BEGIN GIVEN ENTRIES

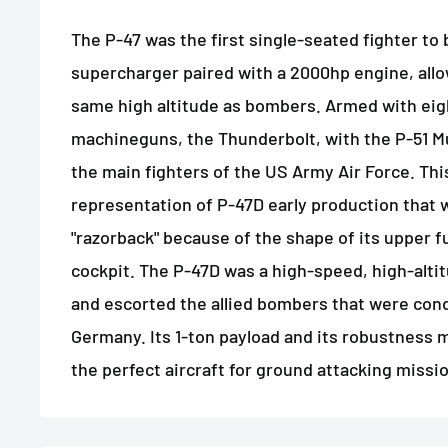
The P-47 was the first single-seated fighter to
supercharger paired with a 2000hp engine, allowi
same high altitude as bombers. Armed with ei
machineguns, the Thunderbolt, with the P-51 M
the main fighters of the US Army Air Force. This
representation of P-47D early production that
"razorback" because of the shape of its upper 
cockpit. The P-47D was a high-speed, high-altit
and escorted the allied bombers that were cond
Germany. Its 1-ton payload and its robustness
the perfect aircraft for ground attacking missi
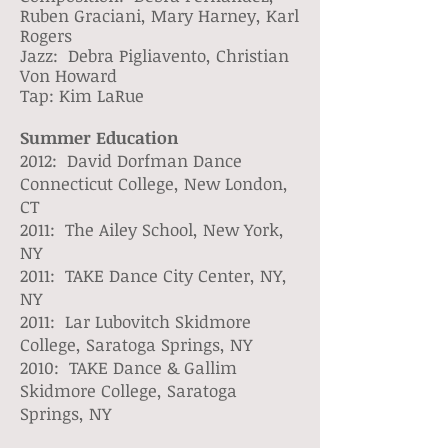
Ruben Graciani, Mary Harney, Karl
Rogers
Jazz: Debra Pigliavento, Christian
Von Howard
Tap: Kim LaRue
Summer Education
2012: David Dorfman Dance
Connecticut College, New London,
CT
2011: The Ailey School, New York,
NY
2011: TAKE Dance City Center, NY,
NY
2011: Lar Lubovitch Skidmore
College, Saratoga Springs, NY
2010: TAKE Dance & Gallim
Skidmore College, Saratoga
Springs, NY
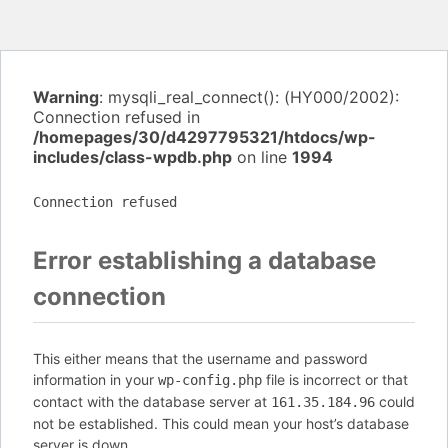
Warning
: mysqli_real_connect(): (HY000/2002):
Connection refused in
/homepages/30/d4297795321/htdocs/wp-
includes/class-wpdb.php
on line
1994
Connection refused
Error establishing a database
connection
This either means that the username and password
information in your
file is incorrect or that
wp-config.php
contact with the database server at
could
161.35.184.96
not be established. This could mean your host’s database
server is down.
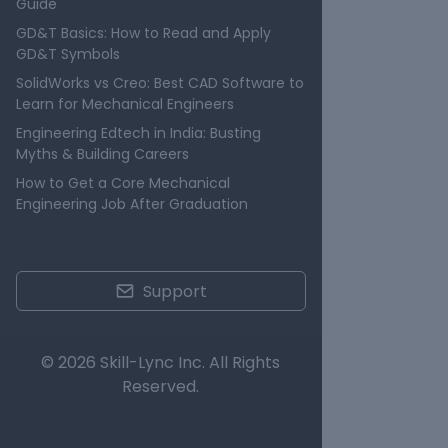
Guide
GD&T Basics: How to Read and Apply
GD&T Symbols
SolidWorks vs Creo: Best CAD Software to
Learn for Mechanical Engineers
Engineering Edtech in India: Busting
Myths & Building Careers
How to Get a Core Mechanical
Engineering Job After Graduation
Support
© 2026 Skill-Lync Inc. All Rights
Reserved.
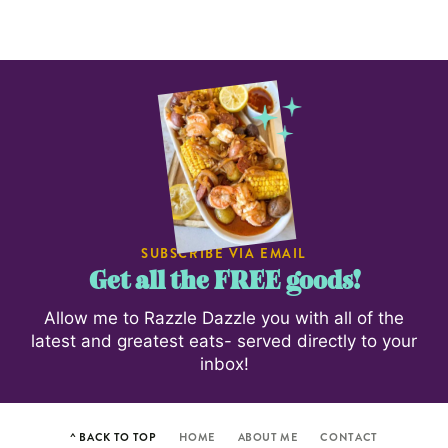
SUBSCRIBE VIA EMAIL
Get all the FREE goods!
Allow me to Razzle Dazzle you with all of the
latest and greatest eats- served directly to your
inbox!
^ BACK TO TOP
HOME
ABOUT ME
CONTACT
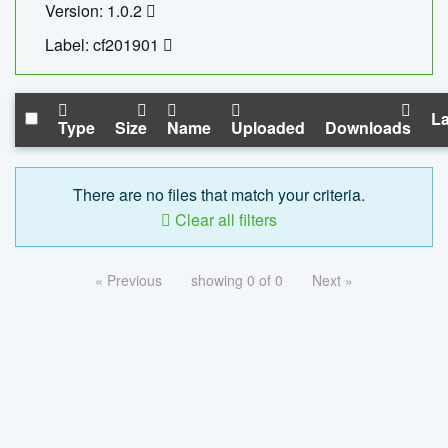
Version: 1.0.2
Label: cf201901
La
Type
Size
Name
Uploaded
Downloads
There are no files that match your criteria.
Clear all filters
« Previous
showing 0 of 0
Next »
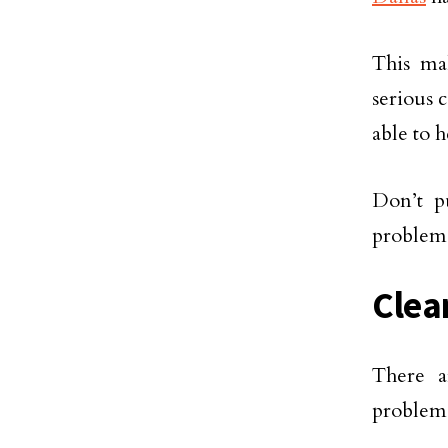
This ma
serious 
able to 
Don’t pu
problem q
Clea
There a
problem.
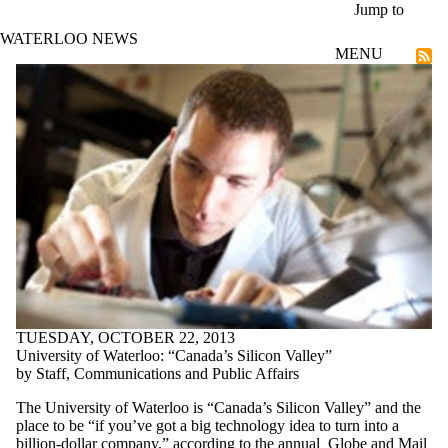
Skip to main content
Jump to
WATERLOO NEWS
MENU
Entrepreneurship
TUESDAY, OCTOBER 22, 2013
University of Waterloo: “Canada’s Silicon Valley”
by Staff, Communications and Public Affairs
The University of Waterloo is “Canada’s Silicon Valley” and the
place to be “if you’ve got a big technology idea to turn into a
billion-dollar company,” according to the annual
Globe and Mail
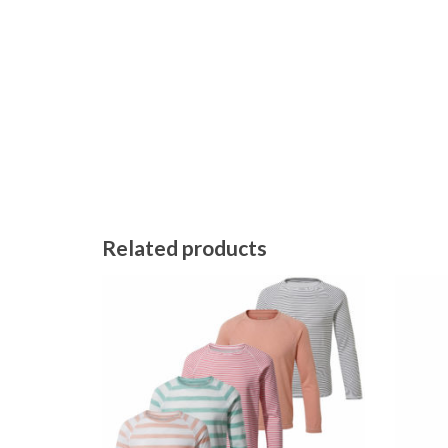
Related products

END GIVEN ENTRIES

--- WHAT YOU HAVE TO DO ---
Before copying, set the pictures aside; then reproduce each entry above exactly.

--- EXERCISE ANSWER ---
The P-47 was the first single-seated fighter to
supercharger paired with a 2000hp engine, allowi
same high altitude as bombers. Armed with ei
machineguns, the Thunderbolt, with the P-51 M
the main fighters of the US Army Air Force. This
representation of P-47D early production that
"razorback" because of the shape of its upper 
cockpit. The P-47D was a high-speed, high-altit
and escorted the allied bombers that were cond
Germany. Its 1-ton payload and its robustness
the perfect aircraft for ground attacking missi
Ruben Graciani, Mary Harney, Karl
Rogers
Jazz: Debra Pigliavento, Christian
Von Howard
Tap: Kim LaRue
Summer Education
2012: David Dorfman Dance
Connecticut College, New London,
CT
2011: The Ailey School, New York,
NY
2011: TAKE Dance City Center, NY,
NY
2011: Lar Lubovitch Skidmore
College, Saratoga Springs, NY
2010: TAKE Dance & Gallim
Skidmore College, Saratoga
Springs, NY
Warning
: mysqli_real_connect(): (HY000/2002):
Connection refused in
/homepages/30/d4297795321/htdocs/wp-
includes/class-wpdb.php
on line
1994
Connection refused
Error establishing a database
connection
This either means that the username and password
information in your
file is incorrect or that
wp-config.php
contact with the database server at
could
161.35.184.96
not be established. This could mean your host’s database
server is down.
Guide
GD&T Basics: How to Read and Apply
GD&T Symbols
SolidWorks vs Creo: Best CAD Software to
Learn for Mechanical Engineers
Engineering Edtech in India: Busting
Myths & Building Careers
How to Get a Core Mechanical
Engineering Job After Graduation
Support
© 2026 Skill-Lync Inc. All Rights
Reserved.
SUBSCRIBE VIA EMAIL
Get all the FREE goods!
Allow me to Razzle Dazzle you with all of the
latest and greatest eats- served directly to your
inbox!
^ BACK TO TOP
HOME
ABOUT ME
CONTACT
Version: 1.0.2
Label: cf201901
La
Type
Size
Name
Uploaded
Downloads
There are no files that match your criteria.
Clear all filters
« Previous
showing 0 of 0
Next »
This ma
serious 
able to 
Don’t pu
problem q
Clea
There a
problem.
Skip to main content
Jump to
WATERLOO NEWS
MENU
Entrepreneurship
TUESDAY, OCTOBER 22, 2013
University of Waterloo: “Canada’s Silicon Valley”
by Staff, Communications and Public Affairs
The University of Waterloo is “Canada’s Silicon Valley” and the
place to be “if you’ve got a big technology idea to turn into a
billion-dollar company,” according to the annual
Globe and Mail
Related products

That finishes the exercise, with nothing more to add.